Omdat er zoveel losse flodders onder de wetenschappelijke studies zitten, is het verstandig om een wetenschappelijke studie pas te vertrouwen als je de uitkomsten bevestigd ziet door een ander onderzoek, liefst uitgevoerd door een andere onderzoeker. Eén studie is geen studie, moet je maar denken.

Les 7 | Wees conservatief

Hoe meer je leert begrijpen hoe wetenschap werkt, hoe voorzichter en terughoudender je zult worden met het toepassen van inzichten die je leest in wetenschappelijk onderzoek. Het kan jaren duren totdat inzichten uit observationeel onderzoek worden bevestigd in experimenteel onderzoek. Het wegfilteren van losse flodders kan nog langer duren. Het corrigeren of ontmaskeren van gesponsorde studies kan tientallen jaren in beslag nemen. Wetenschap ontwikkelt zich langzaam.
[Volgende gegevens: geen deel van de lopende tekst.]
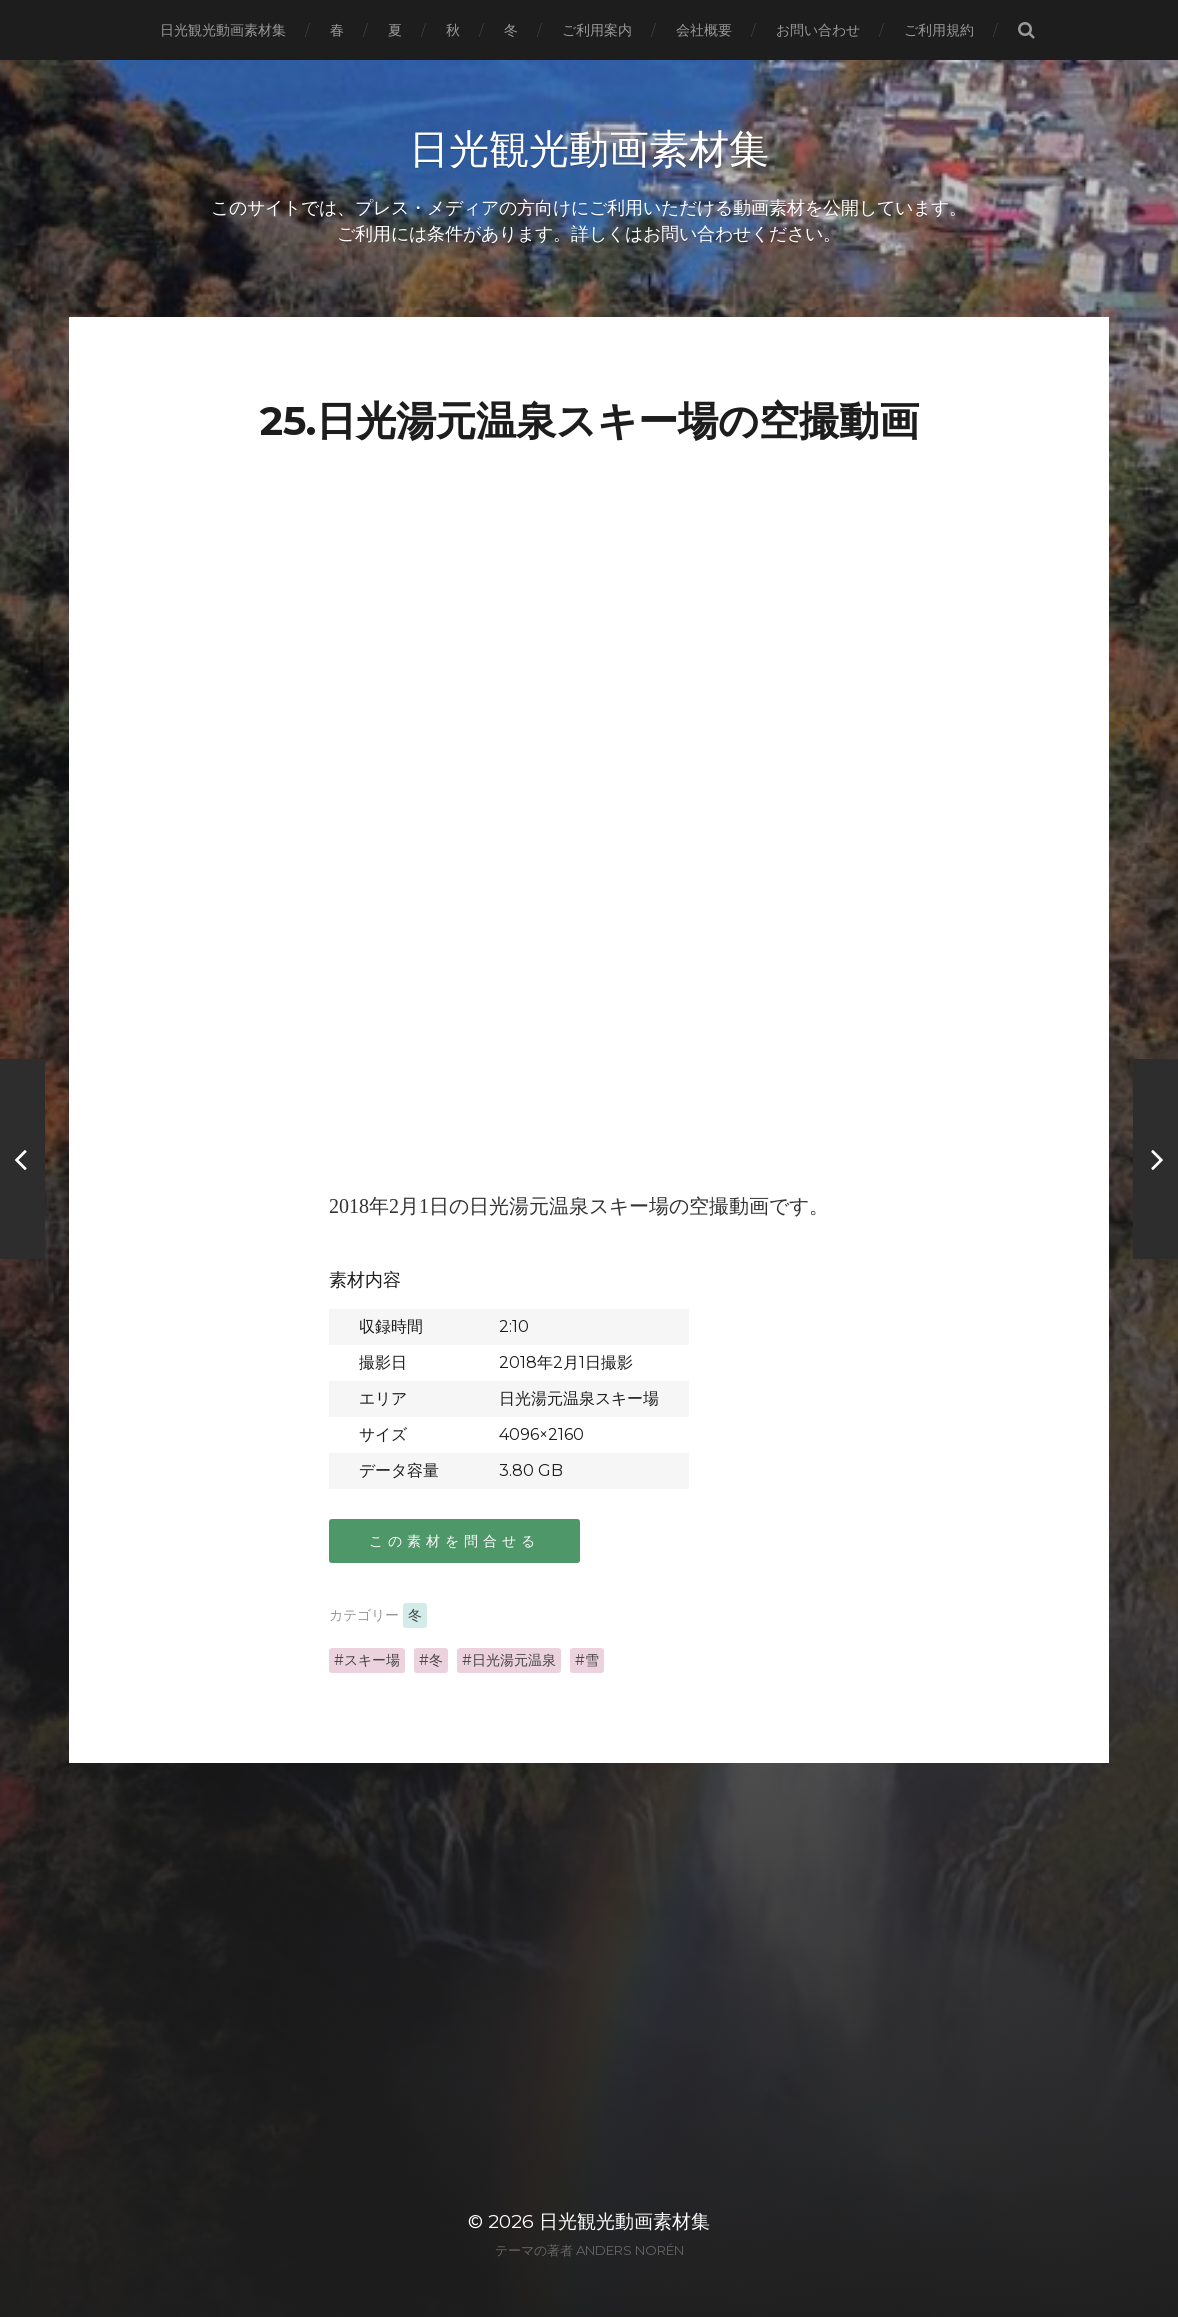  I want to click on スキー場, so click(372, 1660).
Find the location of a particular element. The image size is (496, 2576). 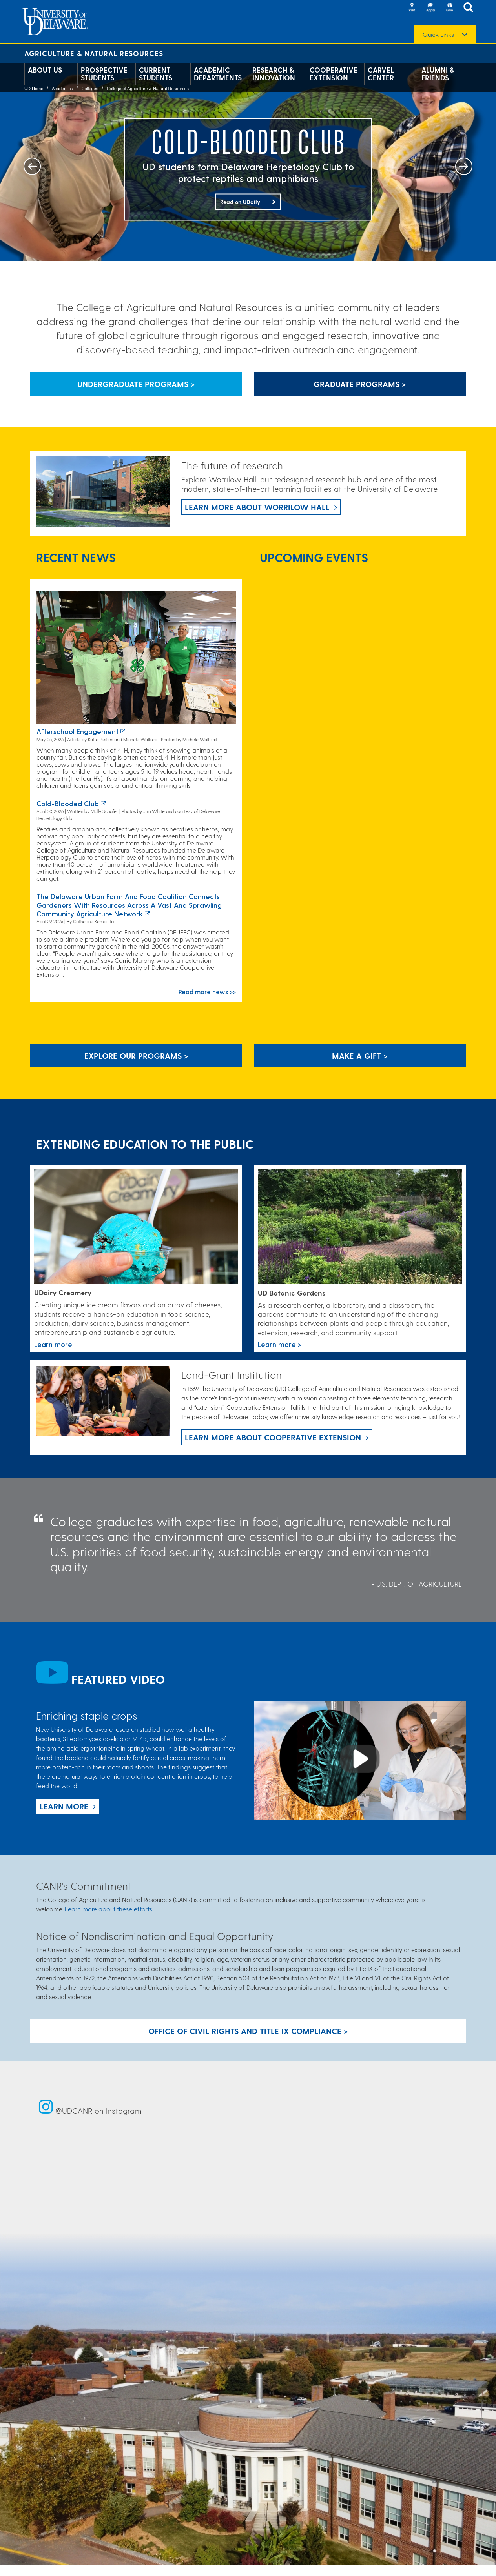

Er is niets mis met zelf wetenschappelijke studies lezen. Het is alleen maar bewonderenswaardig als je zelf dingen wilt uitpluizen. Maar de manier waarop de wetenschap werkt, brengt wel met zich mee dat daarbij een voorzichtige en conservatieve instelling noodzakelijk is. Hoe dieper je bereid bent om te graven, hoe conservatiever je moet zijn - en hoe minder snel moet je bereid zijn om beproefde praktijken in te ruilen voor de nieuwe en op het eerste gezicht baanbrekende inzichten die je zult ontdekken.

Een trainingscyclus die je verprutst door een paar wilde ideeën uit te proberen, krijg je niet meer terug. Net als een gezondheid die je verziekt door een wild, en achteraf riskant experiment met een onduidelijke farmacologische stof. Reken er maar op dat je veel baanbrekende ideeën zult vinden die uiteindelijk onbruikbaar blijken te zijn. Misschien zelfs ronduit gevaarlijk.